Roland JD800 Synthesiser
Well to be honest, this baby is still my first love of Roland gear and will always be. I saw ELP at the Royal Albert Hall and Emerson had two JD800s. I wanted just the one. I bought it and then started programming. I loved the fact it sounded big, and yet! You could get the smallest pads out of it. Its lead sounds cut through the mix and if you wanted synth brass, this was your machine. It is a favourite in my keyboard rig and everybody loves this beautiful 90’s creation.
EMU Vintage Keys module
This had Hammonds, Mellotrons, Clavinets, Rhodes, Wurlitzer’s, CP80s and many more vintage instruments coming out of its 1unit rack module. I loved its sound. I let it go in the end because I had too many synths that copied this. Besides, I bought into the EMU E6400 samplers later which provided all the sounds on CDrom.
Roland JV1080 Module
This was the first time I had a machine that I could do a whole album with and I think at some point, I did almost that. I bought 4 SRJV boards to go in it (Orchestral, Bass and Drums, World and Pianos). This enabled me to experiment with orchestral instruments. It is still in my rack today and comes out on tour with me. Probably the singularly most impressive machine Roland built for all genres of music. I think it must have been its biggest seller.
EMU 6400 Sampler
I bought this and it changed everything for me. I upgraded to 128mb memory, bought the planet phatt board to go inside (which gives you loads of dance sounds), a CD Rom drive, an Iomega zip 250 drive and hoards of CD roms. This Sampler had great filters and it was capable of top quality sampling. I put a SCSI drive in it and it has become a permanent member of my rack. So much so, that I bought another 4 E6400 Ultras and they form an important part of my keyboard rig.
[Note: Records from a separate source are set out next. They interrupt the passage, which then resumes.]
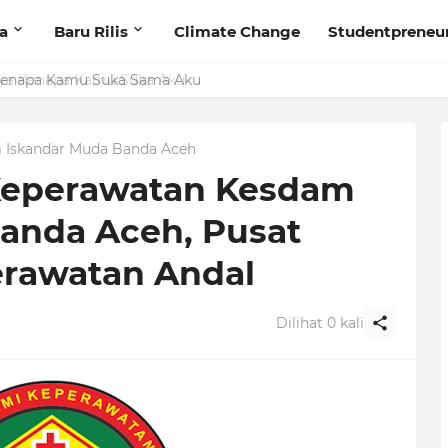
ta
Baru Rilis
Climate Change
Studentpreneu
 Kenapa Kamu Suka Sama Aku
 Iskandar Muda Banda Aceh
 Keperawatan Kesdam
anda Aceh, Pusat
erawatan Andal
Dilihat
0
kali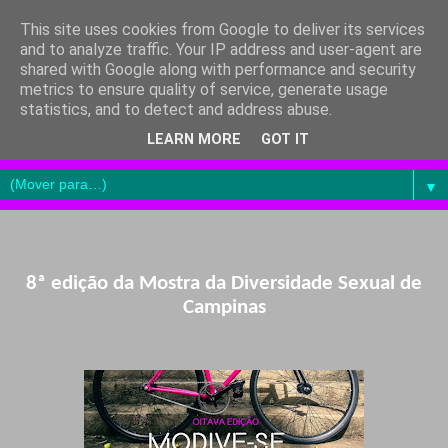
This site uses cookies from Google to deliver its services
and to analyze traffic. Your IP address and user-agent are
shared with Google along with performance and security
metrics to ensure quality of service, generate usage
statistics, and to detect and address abuse.
LEARN MORE
GOT IT
▼
8ª edição da Mostra da Diversidade Sexual de
Campinas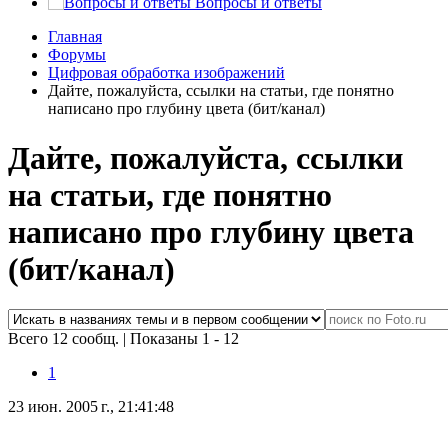
Вопросы и ответы
Главная
Форумы
Цифровая обработка изображений
Дайте, пожалуйста, ссылки на статьи, где понятно
написано про глубину цвета (бит/канал)
Дайте, пожалуйста, ссылки
на статьи, где понятно
написано про глубину цвета
(бит/канал)
Всего 12 сообщ.
|
Показаны 1 - 12
1
23 июн. 2005 г., 21:41:48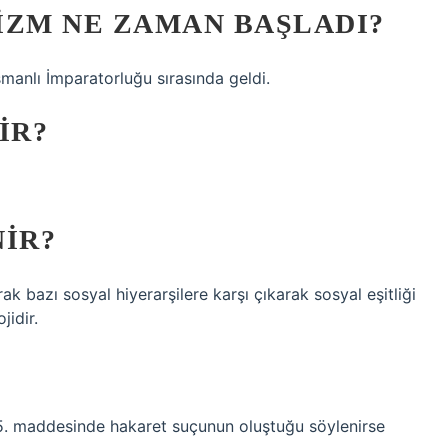
IZM NE ZAMAN BAŞLADI?
anlı İmparatorluğu sırasında geldi.
IR?
NIR?
ak bazı sosyal hiyerarşilere karşı çıkarak sosyal eşitliği
jidir.
25. maddesinde hakaret suçunun oluştuğu söylenirse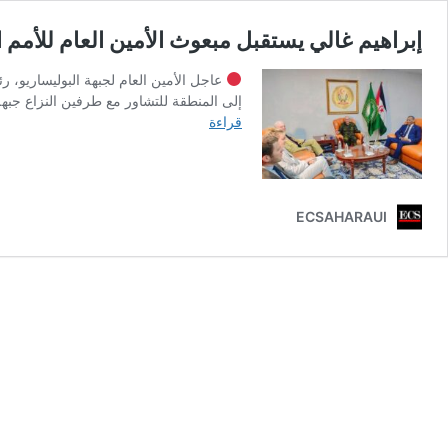
إبراهيم غالي يستقبل مبعوث الأمين العام للأمم 
عاجل الأمين العام لجبهة البوليساريو، ر
إلى المنطقة للتشاور مع طرفين النزا‫‬‫‬‫‬‫‬
إبراهيم
قراءة
غالي
يستقبل
مبعوث
الأمين
ECSAHARAUI
العام
للأمم
المتحدة
إلى
الصحراء
الغربية،
ستافان
ديمستورا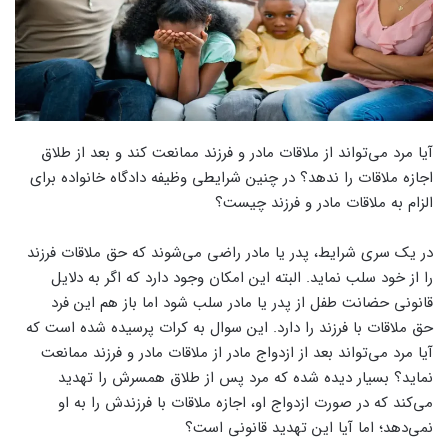
آیا مرد می‌تواند از ملاقات مادر و فرزند ممانعت کند و بعد از طلاق
اجازه ملاقات را ندهد؟ در چنین شرایطی وظیفه دادگاه خانواده برای
الزام به ملاقات مادر و فرزند چیست؟
در یک سری شرایط، پدر یا مادر راضی می‌شوند که حق ملاقات فرزند
را از خود سلب نماید. البته این امکان وجود دارد که اگر به دلایل
قانونی حضانت طفل از پدر یا مادر سلب شود اما باز هم این فرد
حق ملاقات با فرزند را دارد. این سوال به کرات پرسیده شده است که
آیا مرد می‌تواند بعد از ازدواج مادر از ملاقات مادر و فرزند ممانعت
نماید؟ بسیار دیده شده که مرد پس از طلاق همسرش را تهدید
می‌کند که در صورت ازدواج او، اجازه ملاقات با فرزندش را به او
نمی‌دهد؛ اما آیا این تهدید قانونی است؟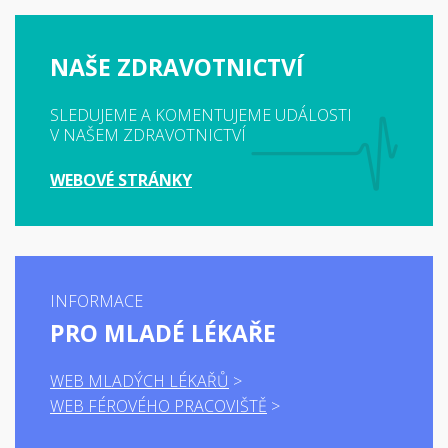
NAŠE ZDRAVOTNICTVÍ
SLEDUJEME A KOMENTUJEME UDÁLOSTI
V NAŠEM ZDRAVOTNICTVÍ
WEBOVÉ STRÁNKY
INFORMACE
PRO MLADÉ LÉKAŘE
WEB MLADÝCH LÉKAŘŮ
WEB FÉROVÉHO PRACOVIŠTĚ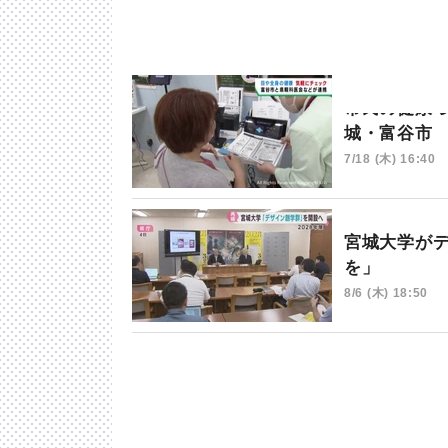
市民の健康
城・富谷市
7/18 (木) 16:40
宮城大学が
を」
8/6 (木) 18:50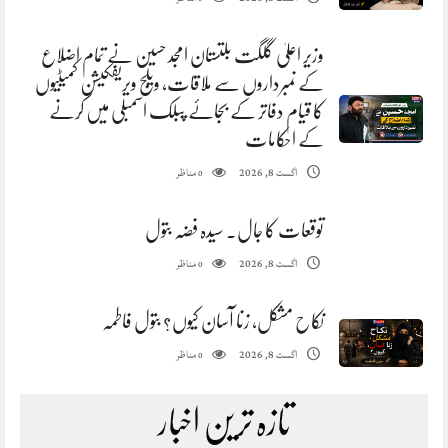
وزیر اعلیٰ گلگت بلتستان امجد حسین نے تمام اضلاع
کے نمبرداروں سے ملاقات، ویلج ویریفکیشن کمیٹیوں
کا قیام دفاتر کے بجائے پبلک اسمبلی میں کرنے
کے احکامات
مناظر
اگست 8, 2026
0
توقعات کا جال. سیدہ فضہ بتول
مناظر
اگست 8, 2026
0
نکاح مشکل، زنا آسان کیوں؟ بتول فاطمہ
مناظر
اگست 8, 2026
0
تازہ ترین اخبار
Roland JP8000 analog modelling synthesiser
I had the first one in the country on loan from Roland UK and was asked to put some demos together for this baby along with some presets. At the time it instantly became the first choice for synth bass and LFO pads and sequences. I love it to bits. I used to take it on the road all the time, but for the Chris de Burgh tour, it stayed at home to keep the rest of the gear company. I spent a lot of time programming it to recreate Moog synth sounds. It got close, but once you put it alongside a Moog, you realise how far away you are from it.
Roland XV5080 Module
This lovely module became the most important rack unit of my setup. I bought the SRX piano board along with the Symphonic strings, Dance and session boards. This machine is amazing and I prefer it over any module I have. It sits TOP place in my rack and if I need any one unit to take out, this will be it every time.
I can honestly say, it was the best thing Roland brought to the table in years. It superseded the 1080/2080 and spurned a whole load of Roland modules…..5080, 3080, 5050………….a true giant among modules.
Novation Supernova IIr
This was bought because I loved its raw edge sounds. Once again, an analog modelling machine that had a great bunch of features including an arpeggiator, vocoder and some nifty effects. Also with the audio input, you could treat loops, guitars, vocals with the effects and filters.
Novation KS5 Keyboard
This is a keyboard that I rate highly for hands on programming. It’s great for pop, rock, prog, dance, but lacks strings (if that’s what you want from a synth).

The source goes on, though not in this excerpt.